Image Courtesy of Marvel.com
Spoilers: Keep in mind that my method of reviewing involves spoilers for purposes of analysis. If you care about being spoiled and have not read Silk #1 yet, please avoid this review until you do!!
So now I get to review my favorite comic book of February 2015. I spent a lot of time trying to figure out WHY Silk #1 was my favorite of the four books I read in February, and a portion of this review is going to be me working through that. First of all, like Spider-Gwen, I like the art style. Stacey Lee’s decision to create a style for this book that is almost manga inspired gives it a refreshing look amongst the spider-books, and I love the line work: Bold, intentionally sketchy, and it only serves to enhance that mangaesque look. The manga inspiration serves a book focused on an Asian-American super hero dressed like a Naruto character well, and I mean that in the best way possible. Silk’s art style is cohesive. It just works for the character extremely well.
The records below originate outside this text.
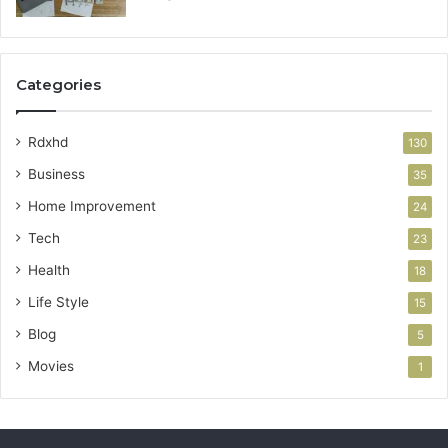
Categories
Rdxhd
130
Business
35
Home Improvement
24
Tech
23
Health
18
Life Style
15
Blog
5
Movies
1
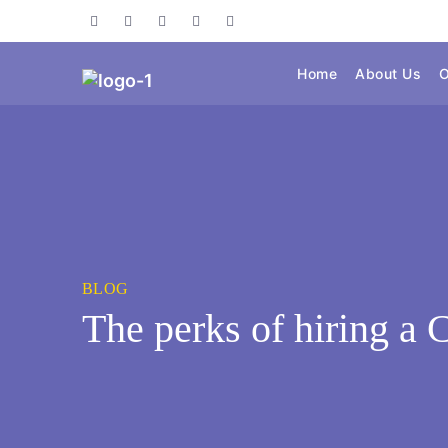
Home
About Us
O
BLOG
The perks of hiring a 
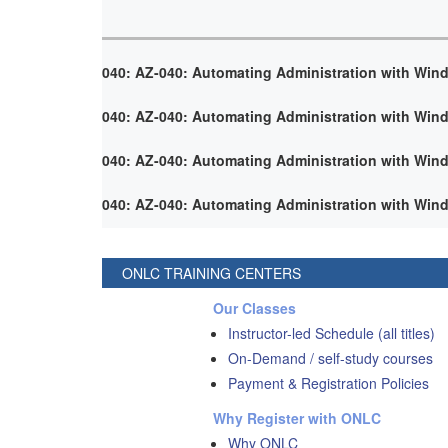
040: AZ-040: Automating Administration with Win
040: AZ-040: Automating Administration with Win
040: AZ-040: Automating Administration with Win
040: AZ-040: Automating Administration with Win
ONLC TRAINING CENTERS
Our Classes
Instructor-led Schedule (all titles)
On-Demand / self-study courses
Payment & Registration Policies
Why Register with ONLC
Why ONLC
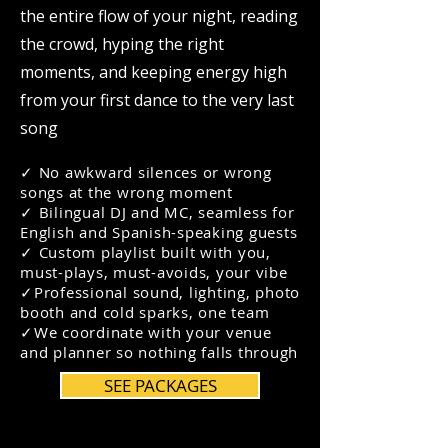
the entire flow of your night, reading
the crowd, hyping the right
moments, and keeping energy high
from your first dance to the very last
song
✓ No awkward silences or wrong
songs at the wrong moment
✓
Bilingual DJ and MC, seamless for
English and Spanish-speaking guests
✓
Custom playlist built with you,
must-plays, must-avoids, your vibe
✓
Professional sound, lighting, photo
booth and cold sparks, one team
✓We coordinate with your venue
and planner so nothing falls through
SEE PACKAGES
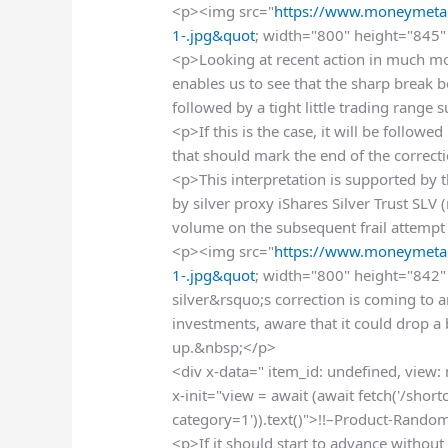
<p><img src="
https://www.moneymetal
1-.jpg&quot
; width="800" height="845" 
<p>Looking at recent action in much mor
enables us to see that the sharp break 
followed by a tight little trading range
<p>If this is the case, it will be follo
that should mark the end of the correc
<p>This interpretation is supported by
by silver proxy iShares Silver Trust SLV
volume on the subsequent frail attempt 
<p><img src="
https://www.moneymetal
1-.jpg&quot
; width="800" height="842" 
silver&rsquo;s correction is coming to an
investments, aware that it could drop a
up.&nbsp;</p>
<div x-data=" item_id: undefined, view:
x-init="view = await (await fetch('/sho
category=1')).text()">!!–Product-Rando
<p>If it should start to advance without 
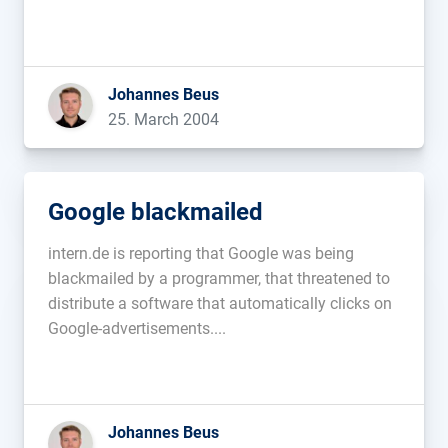
Johannes Beus
25. March 2004
Google blackmailed
intern.de is reporting that Google was being
blackmailed by a programmer, that threatened to
distribute a software that automatically clicks on
Google-advertisements....
Johannes Beus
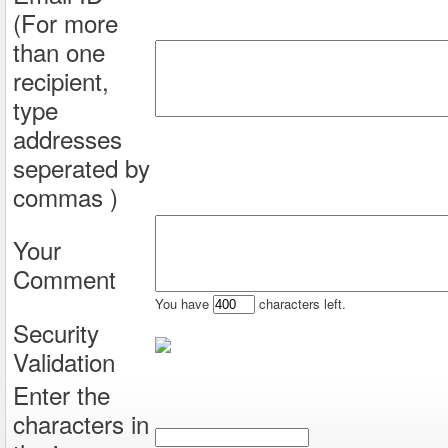
(For more
than one
recipient,
type
addresses
seperated by
commas )
Your
Comment
You have
characters left.
Security
Validation
Enter the
characters in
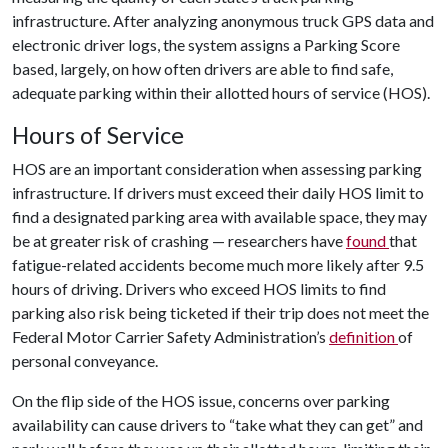
infrastructure. After analyzing anonymous truck GPS data and
electronic driver logs, the system assigns a Parking Score
based, largely, on how often drivers are able to find safe,
adequate parking within their allotted hours of service (HOS).
Hours of Service
HOS are an important consideration when assessing parking
infrastructure. If drivers must exceed their daily HOS limit to
find a designated parking area with available space, they may
be at greater risk of crashing — researchers have
found
that
fatigue-related accidents become much more likely after 9.5
hours of driving. Drivers who exceed HOS limits to find
parking also risk being ticketed if their trip does not meet the
Federal Motor Carrier Safety Administration’s
definition
of
personal conveyance.
On the flip side of the HOS issue, concerns over parking
availability can cause drivers to “take what they can get” and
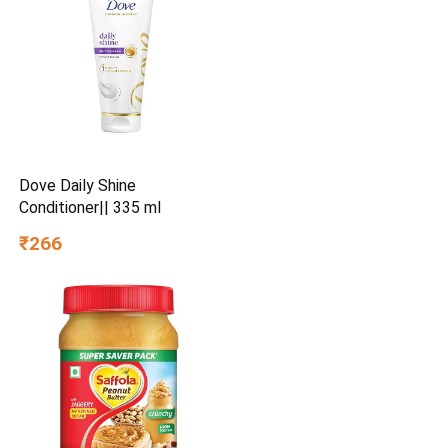
Dove Daily Shine
Conditioner|| 335 ml
₹266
Also, like Spider-Gwen, I enjoy that this is a female-led book that doesn’t hinge on the protagonist’s relationship with a male counterpart. Cindy Moon is almost literally just a female Peter Parker. They were bitten by the same spider, they are roughly the same age, they both interact with villains the same way, and to top it off they have some weird spider pheromone thing that makes them want to have sex all the time. If you pitched this idea to me, I would have bet good money that Silk would have involved Cindy teaming up with Peter all the time and learning to be a hero from him and dealing with the romantic complications of their relationship, but it’s not. Robbie Thompson surprises the hell out of me here. Silk outright rejects Peter TWICE in this book. It’s him who wants her to stay and talk or come over, and both times, she’s like, “Nope. Got better things to do,” and heads off to do those things, leaving Peter sitting there by himself while Cindy goes out to do the super hero thing.
However, I think if I really had to nail down what makes me like this book so much, it’s that it’s fun. I like Cindy, and the writing is just plain fun to read: “My name is Dragonclaw!” “Seriously? Sounds like a Pokémon. Is Pokémon still a thing? Asking for a friend.” It has all the humor that I have come to expect from a Spider-Man book, and it still manages to feel fresh. Cindy’s origin story is incredibly dark. She was locked in a bunker for 10 years and doesn’t know where her family is, and that is a big part of her character, which is good. It gives her direction, but Thompson doesn’t let it bring the tone of the book down too much. Cindy makes jokes both internally and externally about her situation, and we are both allowed and expected to laugh at them. The fact that there is an undercurrent of something more sinister going on keeps us buying books, but it’s the fact that Silk #1 is actually a fun read that kept me turning pages and enjoying myself more than I did reading any other comic this month.